Task instructions: Transcribe the entries exactly. Omit the pictures.

(Dataset entries)
::::::
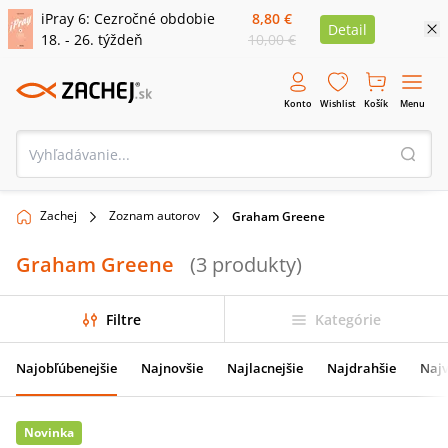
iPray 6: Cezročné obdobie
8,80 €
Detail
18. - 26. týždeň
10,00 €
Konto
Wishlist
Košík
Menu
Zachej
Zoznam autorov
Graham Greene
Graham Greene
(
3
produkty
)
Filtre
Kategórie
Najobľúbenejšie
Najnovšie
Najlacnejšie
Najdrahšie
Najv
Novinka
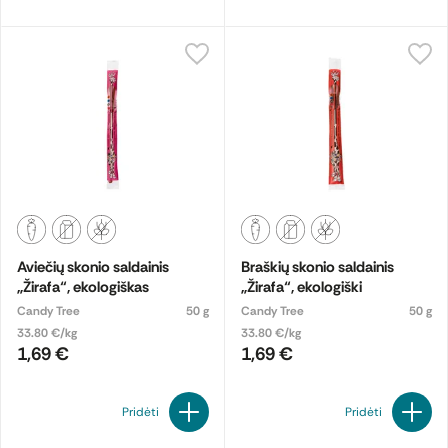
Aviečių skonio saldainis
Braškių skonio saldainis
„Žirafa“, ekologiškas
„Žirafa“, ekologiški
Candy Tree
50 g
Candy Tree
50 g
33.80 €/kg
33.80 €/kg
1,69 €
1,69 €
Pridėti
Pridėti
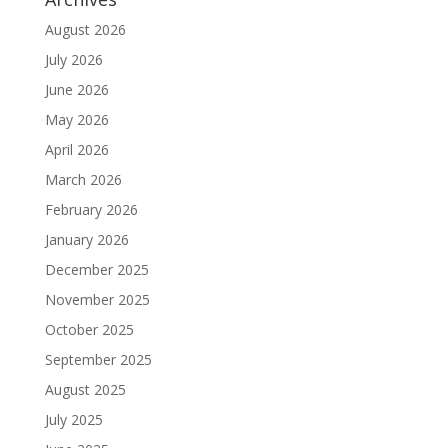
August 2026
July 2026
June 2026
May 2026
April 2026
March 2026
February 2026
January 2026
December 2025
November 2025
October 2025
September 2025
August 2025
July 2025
::::::
Solved problem:
iPray 6: Cezročné obdobie
8,80 €
Detail
18. - 26. týždeň
10,00 €
Konto
Wishlist
Košík
Menu
Zachej
Zoznam autorov
Graham Greene
Graham Greene
(
3
produkty
)
Filtre
Kategórie
Najobľúbenejšie
Najnovšie
Najlacnejšie
Najdrahšie
Najv
Novinka
Aviečių skonio saldainis
Braškių skonio saldainis
„Žirafa“, ekologiškas
„Žirafa“, ekologiški
Candy Tree
50 g
Candy Tree
50 g
33.80 €/kg
33.80 €/kg
1,69 €
1,69 €
Pridėti
Pridėti
August 2026
July 2026
June 2026
May 2026
April 2026
March 2026
February 2026
January 2026
December 2025
November 2025
October 2025
September 2025
August 2025
July 2025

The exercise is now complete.